Tendió la mano a Marta Vives porque ya casi no se veían. Igual que una sombra protectora, la fue conduciendo hacia la puerta.
—¿Quiere que encienda la linterna? —preguntó ella.
—Oh, no… Conozco la casa como si hubiera vivido aquí: no olvide que vengo con cierta frecuencia. Y como ahora tengo que irme, no quiero dejarla sola. Nunca la dejaría sola en un sitio como éste.
Y le estrechó la mano con más fuerza. La muchacha se sintió confortada, apoyada por aquella sombra que parecía dominarlo todo. Vio confusamente la puerta, más allá de la cual yacía otro mundo de sombras.

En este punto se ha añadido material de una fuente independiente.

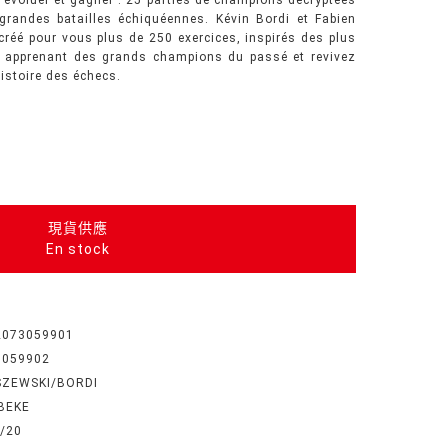
 évoluer et gagner : 25 parties de champions décryptées
grandes batailles échiquéennes. Kévin Bordi et Fabien
créé pour vous plus de 250 exercices, inspirés des plus
 apprenant des grands champions du passé et revivez
istoire des échecs.
現貨供應
En stock
2073059901
3059902
ISZEWSKI/BORDI
BEKE
/20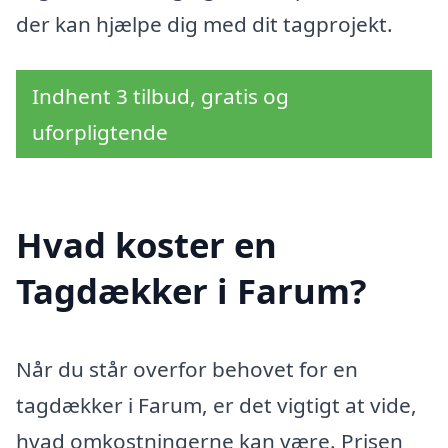
der kan hjælpe dig med dit tagprojekt.
Indhent 3 tilbud, gratis og
uforpligtende
Hvad koster en
Tagdækker i Farum?
Når du står overfor behovet for en
tagdækker i Farum, er det vigtigt at vide,
hvad omkostningerne kan være. Prisen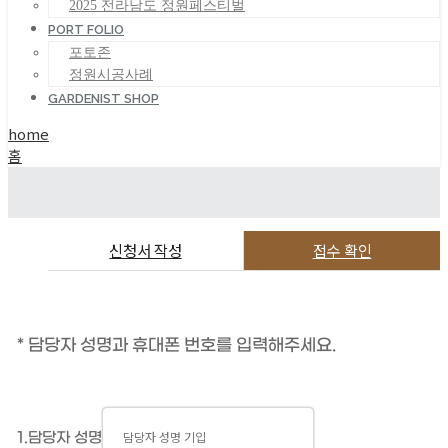
2025 전라남도 정원페스티벌
PORT FOLIO
포토존
정원시공사례
GARDENIST SHOP
home
홈
신청서 작성
접수 확인
* 담당자 성명과 휴대폰 번호를 입력해주세요.
1.담당자 성명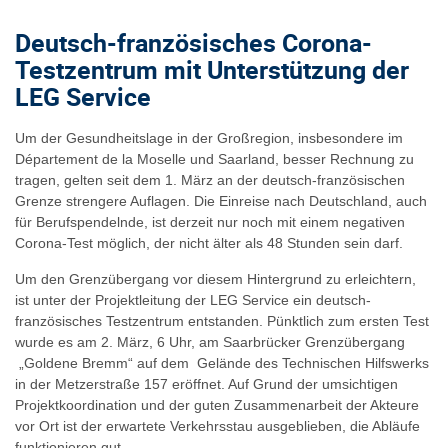
Deutsch-französisches Corona-
Testzentrum mit Unterstützung der
LEG Service
Um der Gesundheitslage in der Großregion, insbesondere im
Département de la Moselle und Saarland, besser Rechnung zu
tragen, gelten seit dem 1. März an der deutsch-französischen
Grenze strengere Auflagen. Die Einreise nach Deutschland, auch
für Berufspendelnde, ist derzeit nur noch mit einem negativen
Corona-Test möglich, der nicht älter als 48 Stunden sein darf.
Um den Grenzübergang vor diesem Hintergrund zu erleichtern,
ist unter der Projektleitung der LEG Service ein deutsch-
französisches Testzentrum entstanden. Pünktlich zum ersten Test
wurde es am 2. März, 6 Uhr, am Saarbrücker Grenzübergang
„Goldene Bremm“ auf dem Gelände des Technischen Hilfswerks
in der Metzerstraße 157 eröffnet. Auf Grund der umsichtigen
Projektkoordination und der guten Zusammenarbeit der Akteure
vor Ort ist der erwartete Verkehrsstau ausgeblieben, die Abläufe
funktionieren gut.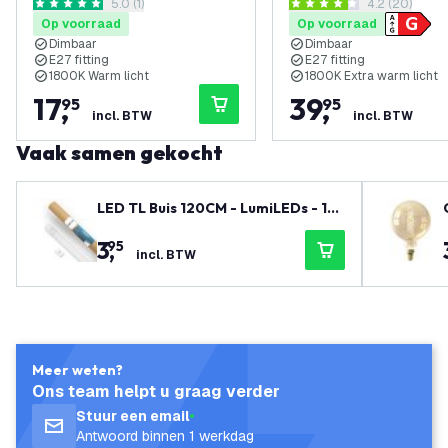
reviews drawer openen
5.0 (1)
reviews dra
4.2 (20)
Copper Spiraal
5 score sterren
4.2 score sterren
Op voorraad
Op voorraad
Dimbaar
Dimbaar
E27 fitting
E27 fitting
1800K Warm licht
1800K Extra warm licht
17
,
39
,
95
95
incl. BTW
incl. BTW
Vaak samen gekocht
LED TL Buis 120CM - LumiLEDs - 12
W - 4000K - 1920 Lumen - High Effi
3
,
95
ciency
incl. BTW
Meer weten?
Ons team helpt u graag verder
Stuur een email
Antwoord binnen 1 werkdag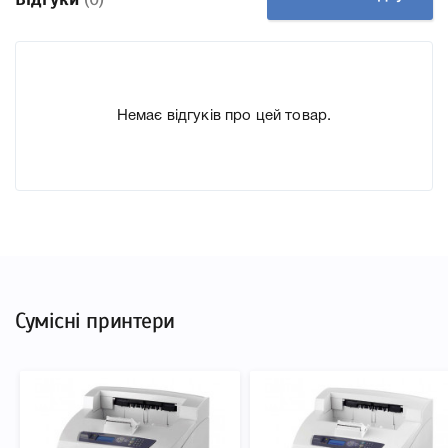
До Картридж OKI 01279001 ми підготували докладні
характеристики, список друкувальної техніки, до якого
підходить Картридж OKI 01279001, що дозволить Вам
легко підтвердити правильність вибору.
Немає відгуків про цей товар.
Сумісні принтери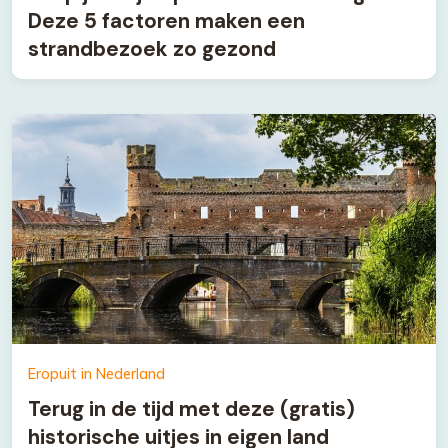
Deze 5 factoren maken een
strandbezoek zo gezond
Eropuit in Nederland
Terug in de tijd met deze (gratis)
historische uitjes in eigen land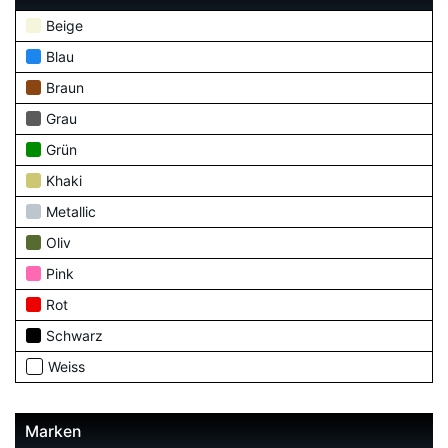
Beige
Blau
Braun
Grau
Grün
Khaki
Metallic
Oliv
Pink
Rot
Schwarz
Weiss
Marken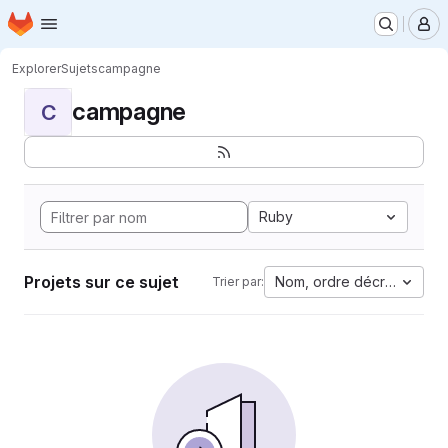
Page d'accueil
Passer au contenu principal
M
Explorer
Sujets
campagne
campagne
C
Ruby
Projets sur ce sujet
Nom, ordre décroissant
Trier par: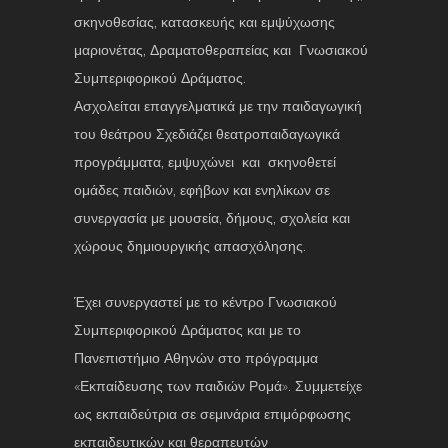
σκηνοθεσίας, κατασκευής και εμψύχωσης
μαριονέτας, Δραματοθεραπείας και Γνωσιακού
Συμπεριφορικού Δράματος.
Ασχολείται επαγγελματικά με την παιδαγωγική
του θεάτρου Σχεδιάζει θεατροπαιδαγωγικά
προγράμματα, εμψυχώνει και σκηνοθετεί
ομάδες παιδιών, εφήβων και ενηλίκων σε
συνεργασία με μουσεία, δήμους, σχολεία και
χώρους δημιουργικής απασχόλησης.
Έχει συνεργαστεί με το κέντρο Γνωσιακού
Συμπεριφορικού Δράματος και με το
Πανεπιστήμιο Αθηνών στο πρόγραμμα
«Εκπαίδευσης των παιδιών Ρομά». Συμμετείχε
ως εκπαιδεύτρια σε σεμινάρια επιμόρφωσης
εκπαιδευτικών και θεραπευτών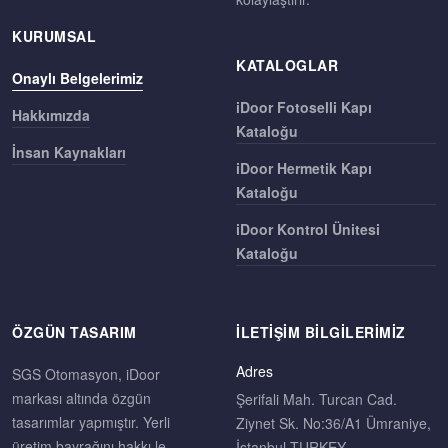
KURUMSAL
KATALOGLAR
Onaylı Belgelerimiz
iDoor Fotoselli Kapı
Hakkımızda
Kataloğu
İnsan Kaynakları
iDoor Hermetik Kapı
Kataloğu
iDoor Kontrol Ünitesi
Kataloğu
ÖZGÜN TASARIM
İLETIŞIM BILGILERIMIZ
Adres
SGS Otomasyon, iDoor
markası altında özgün
Şerifali Mah. Turcan Cad.
tasarımlar yapmıştır. Yerli
Ziynet Sk. No:36/A1 Ümraniye,
üretim bayrağını hakkı le
İstanbul TURKEY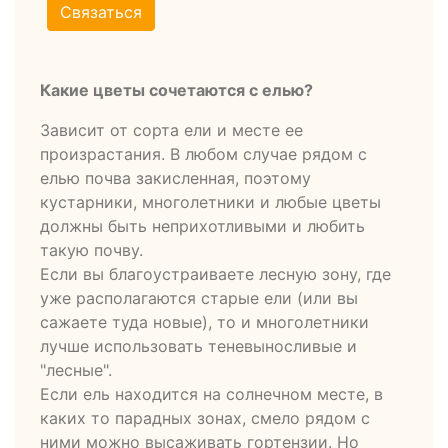
Связаться
Какие цветы сочетаются с елью?
Зависит от сорта ели и месте ее
произрастания. В любом случае рядом с
елью почва закисленная, поэтому
кустарники, многолетники и любые цветы
должны быть неприхотливыми и любить
такую почву.
Если вы благоустраиваете лесную зону, где
уже располагаются старые ели (или вы
сажаете туда новые), то и многолетники
лучше использовать теневыносливые и
"лесные".
Если ель находится на солнечном месте, в
каких то парадных зонах, смело рядом с
ними можно высаживать гортензии. Но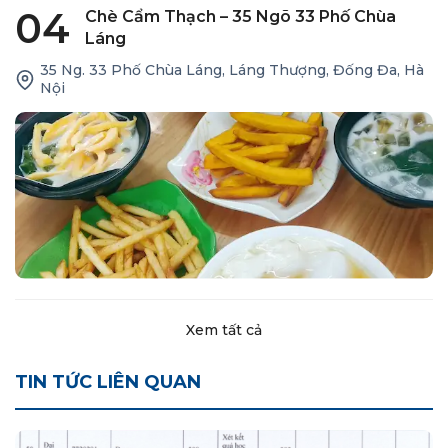
04
Chè Cẩm Thạch – 35 Ngõ 33 Phố Chùa
Láng
35 Ng. 33 Phố Chùa Láng, Láng Thượng, Đống Đa, Hà
Nội
Xem tất cả
TIN TỨC LIÊN QUAN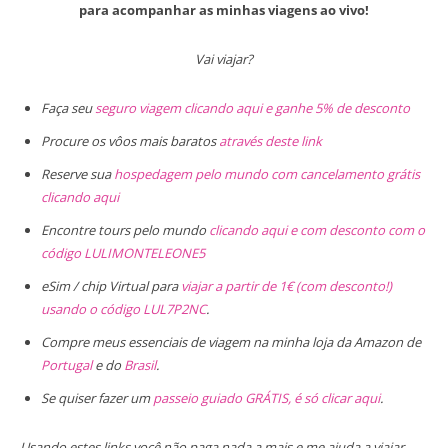
para acompanhar as minhas viagens ao vivo!
Vai viajar?
Faça seu
seguro viagem clicando aqui e ganhe 5% de desconto
Procure os vôos mais baratos
através deste link
Reserve sua
hospedagem pelo mundo com cancelamento grátis
clicando aqui
Encontre tours pelo mundo
clicando aqui e com desconto com o
código LULIMONTELEONE5
eSim / chip Virtual para
viajar a partir de 1€ (com desconto!)
usando o código LUL7P2NC
.
Compre meus essenciais de viagem na minha loja da Amazon de
Portugal
e do
Brasil
.
Se quiser fazer um
passeio guiado GRÁTIS, é só clicar aqui
.
Usando estes links você não paga nada a mais e me ajuda a viajar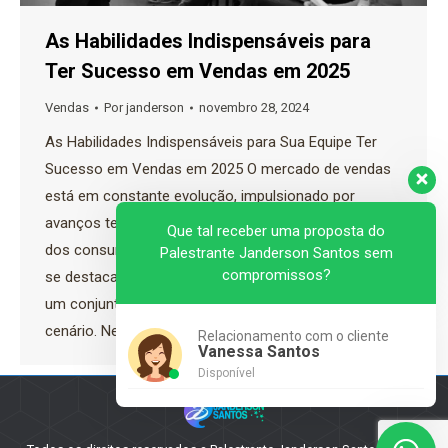
As Habilidades Indispensáveis ​​para
Ter Sucesso em Vendas em 2025
Vendas
Por
janderson
novembro 28, 2024
As Habilidades Indispensáveis ​​para Sua Equipe Ter
Sucesso em Vendas em 2025 O mercado de vendas
está em constante evolução, impulsionado por
avanços tecnológicos, mudanças no comportamento
Que tal receber uma proposta do
dos consumidores e novas demandas globais. Para
Palestrante Janderson Santos sem
compromissos?
se destacar em 2025, os fornecedores precisarão de
um conjunto de habilidades adaptadas a esse novo
cenário. Neste artigo, exploraremos as…
Relacionamento com o cliente
Vanessa Santos
Disponível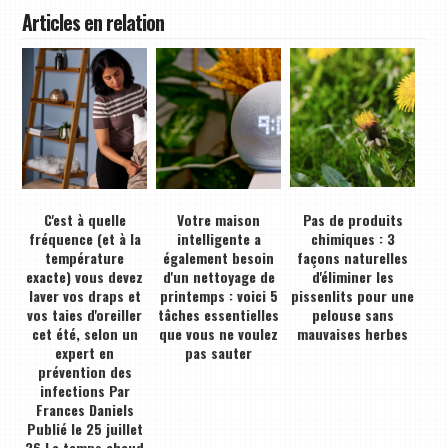
Articles en relation
C'est à quelle
Votre maison
Pas de produits
fréquence (et à la
intelligente a
chimiques : 3
température
également besoin
façons naturelles
exacte) vous devez
d'un nettoyage de
d'éliminer les
laver vos draps et
printemps : voici 5
pissenlits pour une
vos taies d'oreiller
tâches essentielles
pelouse sans
cet été, selon un
que vous ne voulez
mauvaises herbes
expert en
pas sauter
prévention des
infections Par
Frances Daniels
Publié le 25 juillet
26 Le temps chaud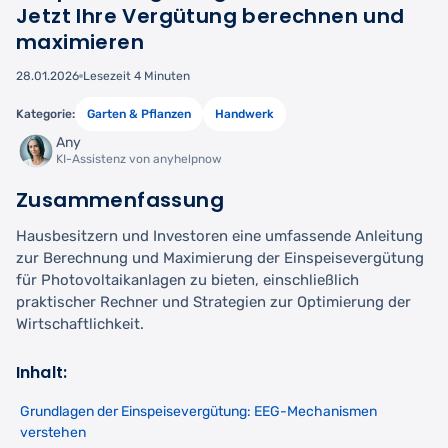
Jetzt Ihre Vergütung berechnen und
maximieren
28.01.2026
Lesezeit 4 Minuten
Kategorie:
Garten & Pflanzen
Handwerk
Any
KI-Assistenz von anyhelpnow
Zusammenfassung
Hausbesitzern und Investoren eine umfassende Anleitung
zur Berechnung und Maximierung der Einspeisevergütung
für Photovoltaikanlagen zu bieten, einschließlich
praktischer Rechner und Strategien zur Optimierung der
Wirtschaftlichkeit.
Inhalt:
Grundlagen der Einspeisevergütung: EEG-Mechanismen
verstehen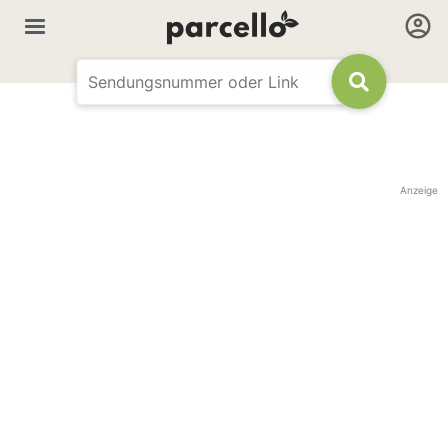
Anzeige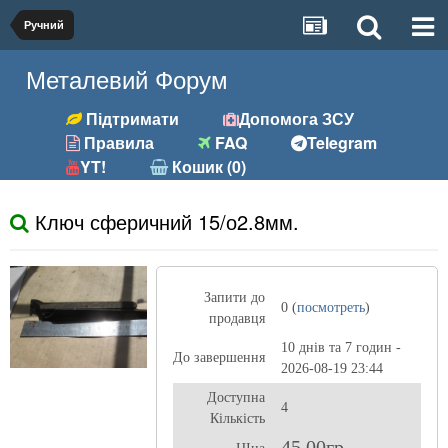
Ручний
Металевий Форум
Підтримати
Допомога ЗСУ
Правила
FAQ
Telegram
YT!
Кошик (0)
Ключ сферичний 15/о2.8мм.
Запити до
0 (
посмотреть
)
продавця
10 днів та 7 годин -
До завершення
2026-08-19 23:44
Доступна
4
Кількість
45,00гр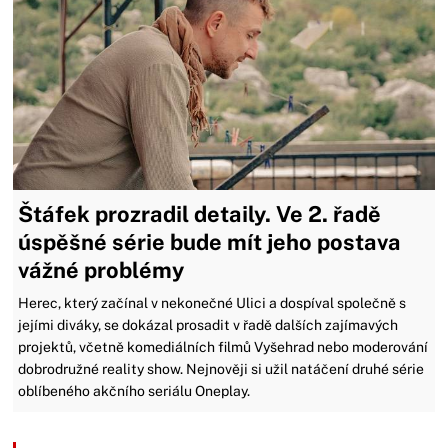
Štáfek prozradil detaily. Ve 2. řadě
úspěšné série bude mít jeho postava
vážné problémy
Herec, který začínal v nekonečné Ulici a dospíval společně s
jejími diváky, se dokázal prosadit v řadě dalších zajímavých
projektů, včetně komediálních filmů Vyšehrad nebo moderování
dobrodružné reality show. Nejnověji si užil natáčení druhé série
oblíbeného akčního seriálu Oneplay.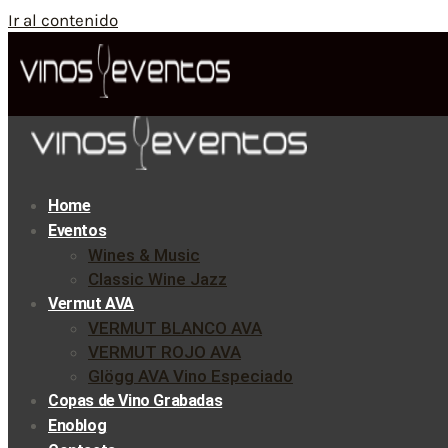
Ir al contenido
Home
Eventos
Wines & Music
Classic Wine Jazz
Vermut AVA
VERMUT BLANCO AVA
VERMUT ROJO AVA
Glögg AVA Vino Especiado
Copas de Vino Grabadas
Enoblog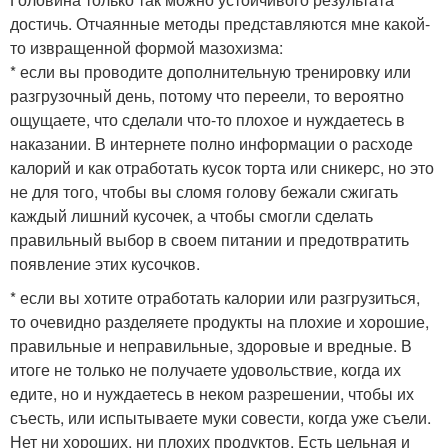
достичь. Отчаянные методы представляются мне какой-
то извращенной формой мазохизма:
* если вы проводите дополнительную тренировку или
разгрузочный день, потому что переели, то вероятно
ощущаете, что сделали что-то плохое и нуждаетесь в
наказании. В интернете полно информации о расходе
калорий и как отработать кусок торта или сникерс, но это
не для того, чтобы вы сломя голову бежали сжигать
каждый лишний кусочек, а чтобы смогли сделать
правильный выбор в своем питании и предотвратить
появление этих кусочков.
* если вы хотите отработать калории или разгрузиться,
то очевидно разделяете продукты на плохие и хорошие,
правильные и неправильные, здоровые и вредные. В
итоге не только не получаете удовольствие, когда их
едите, но и нуждаетесь в неком разрешении, чтобы их
съесть, или испытываете муки совести, когда уже съели.
Нет ни хороших, ни плохих продуктов. Есть цельная и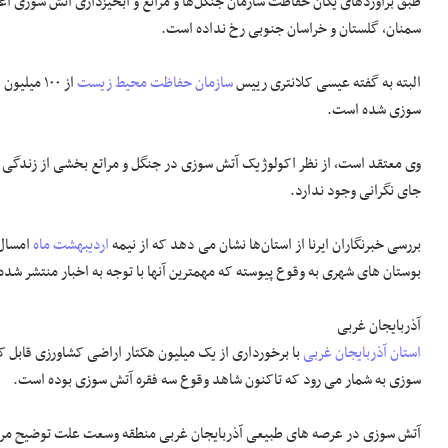
سمنان، گلستان و خراسان جنوبی رخ نداده است.
البته به گفته عیسی کلانتری رییس
سازمان حفاظت محیط زیست
سوزی شده است.
وی معتقد است، از نظر اکولوژیک آتش سوزی در جنگل و مراتع بخشی از زندگی ج
جای نگرانی وجود ندارد.
بررسی خبرنگاران ایرنا از استان‌ها نشان می دهد که از نیمه
اردیبهشت ماه
امسال 
بوستان های شهری به وقوع پیوسته که مهمترین آنها با توجه به اخبار منتشر شده
آذربایجان غربی
استان آذربایجان غربی
با برخورداری از یک میلیون هکتار اراضی کشاورزی قابل 
سوزی به شمار می رود که تاکنون شاهد وقوع سه فقره آتش سوزی بوده است.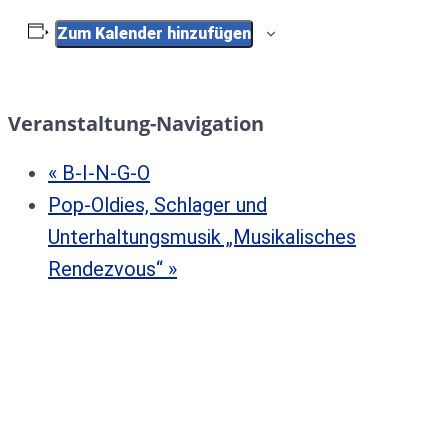
Zum Kalender hinzufügen
Veranstaltung-Navigation
«
B-I-N-G-O
Pop-Oldies, Schlager und
Unterhaltungsmusik „Musikalisches
Rendezvous“
»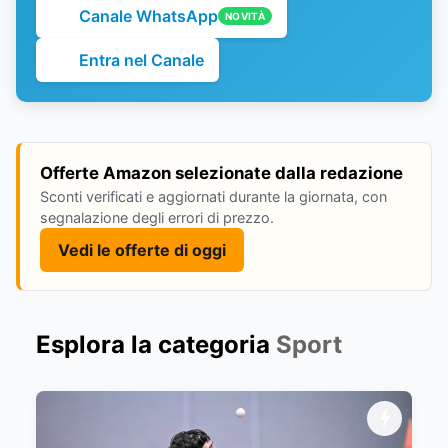
Canale WhatsApp
NOVITÀ
Entra nel Canale
Offerte Amazon selezionate dalla redazione
Sconti verificati e aggiornati durante la giornata, con
segnalazione degli errori di prezzo.
Vedi le offerte di oggi
Esplora la categoria
Sport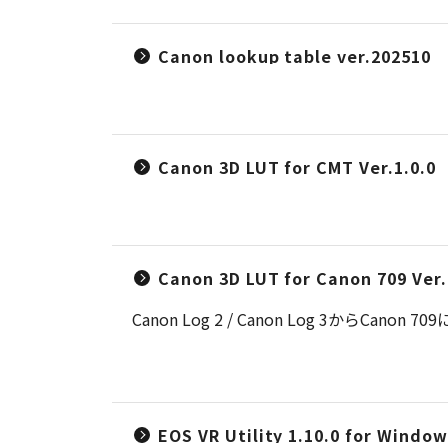
Canon lookup table ver.202510
Canon 3D LUT for CMT Ver.1.0.0
Canon 3D LUT for Canon 709 Ver.
Canon Log 2 / Canon Log 3からCano
EOS VR Utility 1.10.0 for Window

—Pero usted ha venido para averiguar algo —dijo el padre Olavide— y yo la ayudaré. Todo lo que pueda haber sucedido con esa antepasada suya llegará a sus oídos, se lo prometo, porque quizá yo tenga medios para averiguarlo. Pero no vuelva aquí sola… No vuelva.
Y abrió la puerta para sacarla de allí. Marta Vives se sintió salvada al contacto de aquella mano, notó una nueva fuerza en todos los músculos de su cuerpo. Tuvo la sensación de que se había salvado de algo, le parecía que dejaba atrás un mundo muy real, pero que estaba hecho de tinieblas.